隻眼金魚~きみがくれた祈りのキス~

「蓮は、彼女とか居るのか?」

「居ない、と思いますけど……」

 たぶん。知らない。居ないと思う。あたしが勝手にそう思ってるだけかもしれなけれど。

「2人とも、あんまり近すぎてお互いをよく分かってないって感じだな」

 あたしは、タケさんの長袖からチラリと見える、刺青の端を見ていた。

「そうかもしれない」

 独り言のように口から出た。

「怪我のことも、別にあたし蓮のこと恨んでないのに。ずっと面倒見て保護者みたいで」

 タケさんに言ってる? 言ってどうするの。聞かせてどうするの。

「その……事故も、バイクは気を付けてねって言ってるのに、勝手に事故って」

 蓮、蓮。大事な人。好きなのに。

「……カードも、そんなの見せられて……」

 止まらない。こんなの望んでいないもの。

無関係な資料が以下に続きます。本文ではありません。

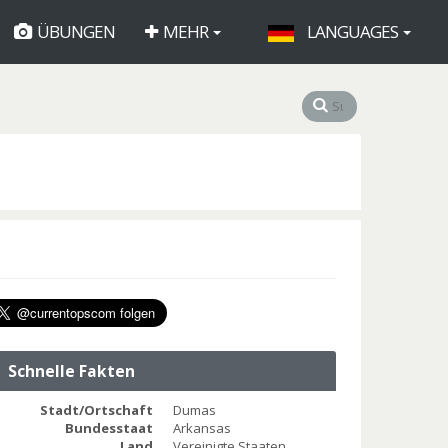
ÜBUNGEN
MEHR
LANGUAGES
Schnelle Fakten
Stadt/Ortschaft
Dumas
Bundesstaat
Arkansas
Land
Vereinigte Staaten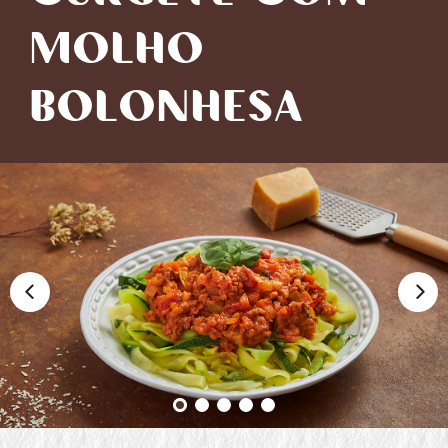
MOLHO
BOLONHESA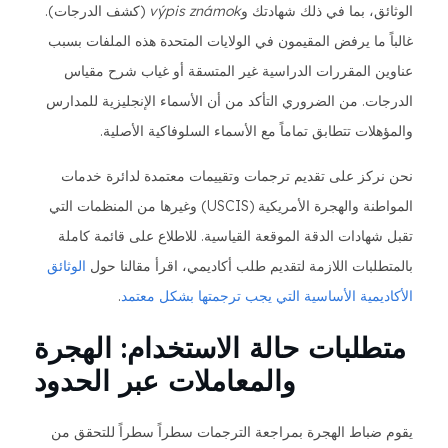
الوثائق، بما في ذلك شهادتك و
výpis známok
(كشف الدرجات).
غالباً ما يرفض المقيمون في الولايات المتحدة هذه الملفات بسبب
عناوين المقررات الدراسية غير المتسقة أو غياب شرح مقياس
الدرجات. من الضروري التأكد من أن الأسماء الإنجليزية للمدارس
والمؤهلات تتطابق تماماً مع الأسماء السلوفاكية الأصلية.
نحن نركز على تقديم ترجمات وتقييمات معتمدة لدائرة خدمات
المواطنة والهجرة الأمريكية (USCIS) وغيرها من المنظمات التي
تقبل شهادات الدقة الموقعة القياسية. للاطلاع على قائمة كاملة
بالمتطلبات اللازمة لتقديم طلب أكاديمي، اقرأ مقالنا حول
الوثائق
الأكاديمية الأساسية التي يجب ترجمتها بشكل معتمد
.
متطلبات حالة الاستخدام: الهجرة
والمعاملات عبر الحدود
يقوم ضباط الهجرة بمراجعة الترجمات سطراً سطراً للتحقق من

こんなことになって、辛いばっかりで。無くしたくなくて。そればかり。

「蓮、どんな気持ちでそれ書いたのか、分からない」

 バリン!! 突然、割れる音。背後の壁に何かがぶつかって割れた音。びっくりして、声が出なかった。タケさんがグラスをあたしの向こう側に投げつけた音だった。
 なに……タケさん。どうして……。